La mécanique de l’« impôt-sécheresse »
Le principe affiché est simple: tout le monde va se serrer la ceinture pour sauver les paysans. En pratique, explique le Canard, on invente une usine à gaz budgétaire qui a deux vertus: calmer la colère agricole et offrir un joli robinet à subventions pour les plus gros exploitants. On indemnise les pertes « sur facture », on crée des crédits bonifiés, on ouvre des lignes de prêts spéciaux. Bref, les calamités climatiques deviennent un produit financier comme un autre.
Les petits paysans, eux, n’ont pas forcément de comptabilité sophistiquée ni de conseiller fiscal; ils trinquent deux fois: dans leurs champs brûlés et à la pompe à impôts. Le dessin de Vazquez de Sola, avec son « cadre moyen victime de la sécheresse », rappelle que la note finale finira dans l’assiette du contribuable ordinaire, pas dans celle des éleveurs déjà gavés de primes.
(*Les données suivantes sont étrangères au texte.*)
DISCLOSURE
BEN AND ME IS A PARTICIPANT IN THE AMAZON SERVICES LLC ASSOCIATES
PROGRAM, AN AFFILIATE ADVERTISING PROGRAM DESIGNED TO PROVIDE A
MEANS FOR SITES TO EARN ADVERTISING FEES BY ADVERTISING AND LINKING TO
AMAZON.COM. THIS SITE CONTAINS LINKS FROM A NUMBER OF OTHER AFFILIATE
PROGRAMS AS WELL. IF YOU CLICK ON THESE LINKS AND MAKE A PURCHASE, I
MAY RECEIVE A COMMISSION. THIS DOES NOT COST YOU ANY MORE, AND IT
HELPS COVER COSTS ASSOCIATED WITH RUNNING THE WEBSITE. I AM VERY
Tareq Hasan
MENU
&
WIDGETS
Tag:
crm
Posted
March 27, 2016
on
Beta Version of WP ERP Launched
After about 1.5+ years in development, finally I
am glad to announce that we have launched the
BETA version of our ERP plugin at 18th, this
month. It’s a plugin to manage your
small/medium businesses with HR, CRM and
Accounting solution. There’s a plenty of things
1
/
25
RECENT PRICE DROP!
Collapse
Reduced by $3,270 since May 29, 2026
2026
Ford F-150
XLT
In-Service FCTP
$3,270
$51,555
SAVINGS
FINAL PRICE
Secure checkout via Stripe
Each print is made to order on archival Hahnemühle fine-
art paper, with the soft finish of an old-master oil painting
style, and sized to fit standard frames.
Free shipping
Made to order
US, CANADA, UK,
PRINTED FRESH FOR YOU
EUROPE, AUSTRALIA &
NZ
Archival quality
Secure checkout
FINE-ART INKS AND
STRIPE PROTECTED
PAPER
Bonnet, ministre des pâturages et communicant en chef
La Mare se délecte du personnage de Christian Bonnet, ministre de l’Agriculture rebaptisé ministre des « pâturages ». Sa photo en pleine mimique bovine (« Qu’est-ce qu’il rumine ? ») résume la vision du journal: un homme qui mâchonne des éléments de langage pendant que les vaches crèvent de soif. Bonnet joue au bon berger, inspecte son gazon grillé rue de Varenne, décrète qu’on n’arrose plus les parterres ministériels pour montrer l’exemple, mais arrose généreusement les organisations agricoles les plus proches du pouvoir.
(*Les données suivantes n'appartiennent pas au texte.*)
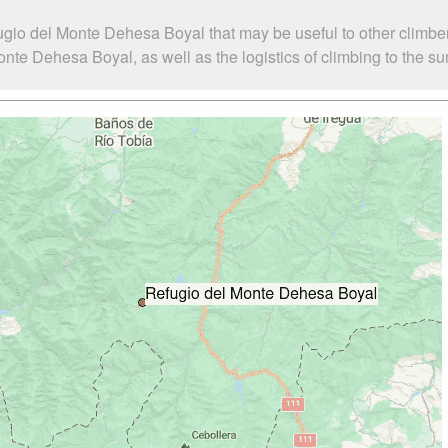
ugio del Monte Dehesa Boyal that may be useful to other climbe
te Dehesa Boyal, as well as the logistics of climbing to the su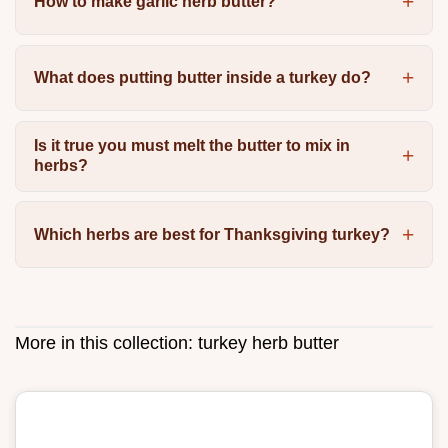
How to make garlic herb butter?
What does putting butter inside a turkey do?
Is it true you must melt the butter to mix in
herbs?
Which herbs are best for Thanksgiving turkey?
More in this collection:
turkey herb butter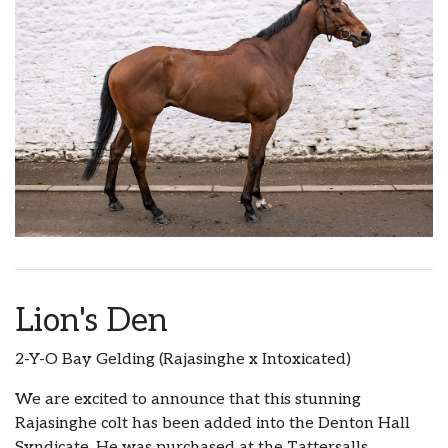
Lion's Den
2-Y-O Bay Gelding (Rajasinghe x Intoxicated)
We are excited to announce that this stunning
Rajasinghe colt has been added into the Denton Hall
Syndicate. He was purchased at the Tattersalls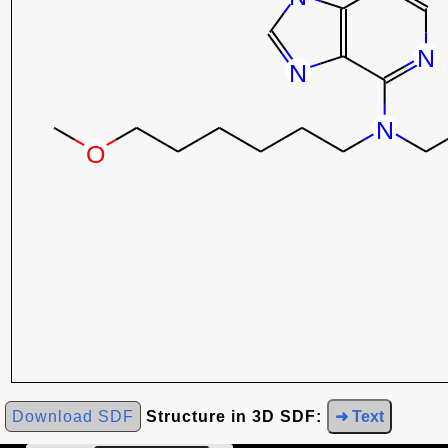
Download SDF
Structure in 3D SDF:
➜ Text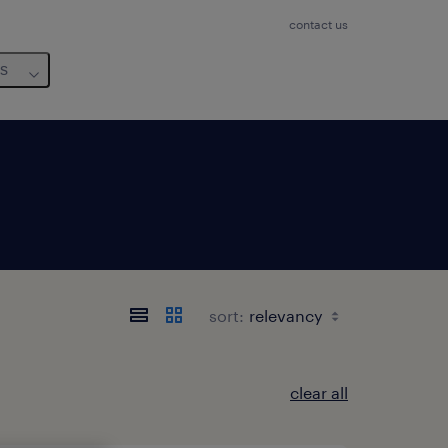
contact us
us
sort:
clear all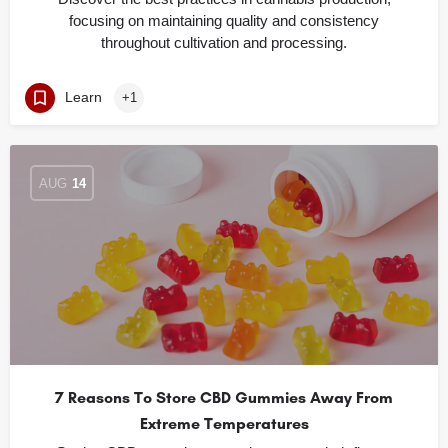
focusing on maintaining quality and consistency
throughout cultivation and processing.
Learn
+1
AUG
14
7 Reasons To Store CBD Gummies Away From
Extreme Temperatures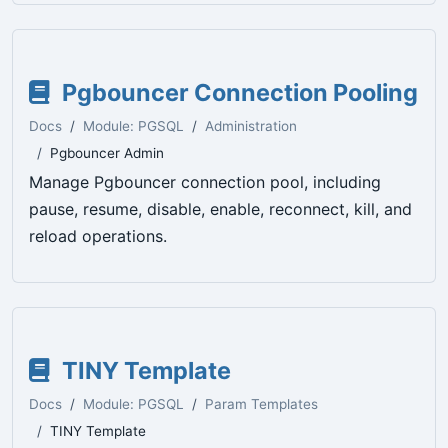
Pgbouncer Connection Pooling
Docs
Module: PGSQL
Administration
Pgbouncer Admin
Manage Pgbouncer connection pool, including
pause, resume, disable, enable, reconnect, kill, and
reload operations.
TINY Template
Docs
Module: PGSQL
Param Templates
TINY Template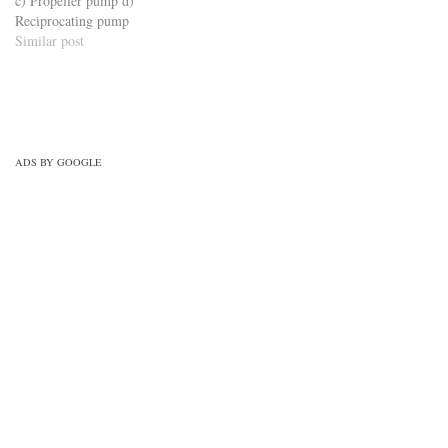
c) Propeller pump d)
Reciprocating pump
Similar post
ADS BY GOOGLE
Le Canard souligne aussi la dimension électorale de cette compassion: au moment où Giscard revient d’Afrique et où Chirac a été poussé vers la sortie, chaque chèque signé au nom de la sécheresse vaut promesse de bulletin dans l’urne. La « tripe paysanne » racontée en reportage montre comment un simple acompte d’indemnisation se transforme, via les cabinets ministériels, en opération de com pour le futur Premier ministre.
Quand les campagnes répondent
L’un des morceaux les plus acides de cette Mare, ce sont les lettres d’agriculteurs publiées sous le titre « Entendez-vous dans nos campagnes ». Il y a ceux qui veulent « vivre l’impôt-sécheresse » et ceux qui avouent toucher des indemnités indécentes au regard de leurs pertes réelles. Sans moraliser, le Canard laisse parler les contradictions: certains paysans dénoncent l’arrosage à la sulfateuse des subventions, d’autres s’inquiètent déjà du jour où l’État se retournera contre eux au nom de la rigueur budgétaire.
Derrière l’humour, une vraie radiographie des années Barre
En filigrane, c’est tout le début de l’ère Barre qui se dessine. Nommé fin août pour incarner la rigueur et l’expertise, le nouveau Premier ministre doit gérer un pays frappé à la fois par l’inflation, le chômage et, désormais, la sécheresse. La réponse du pouvoir, vue du Canard, tient en une formule: quand il n’y a plus d’eau dans les nappes, on fait couler le crédit. On socialise les pertes climatiques, mais on ne touche pas à la logique productiviste qui a transformé les prairies en usines à « baby-beef » gavés d’antibiotiques.
La force du papier est de relier la météo et la politique: la canicule de 1976 n’est pas seulement une catastrophe naturelle, c’est un révélateur d’un modèle agricole et fiscal où l’on fait pleurer les vaches pour mieux engraisser les barons des campagnes. Sous les vignettes de Vazquez de Sola, la sécheresse n’assèche pas l’esprit du Canard: il continue de faire pleuvoir les jeux de mots, les chiffres pointus et les coups de fourche éditoriaux.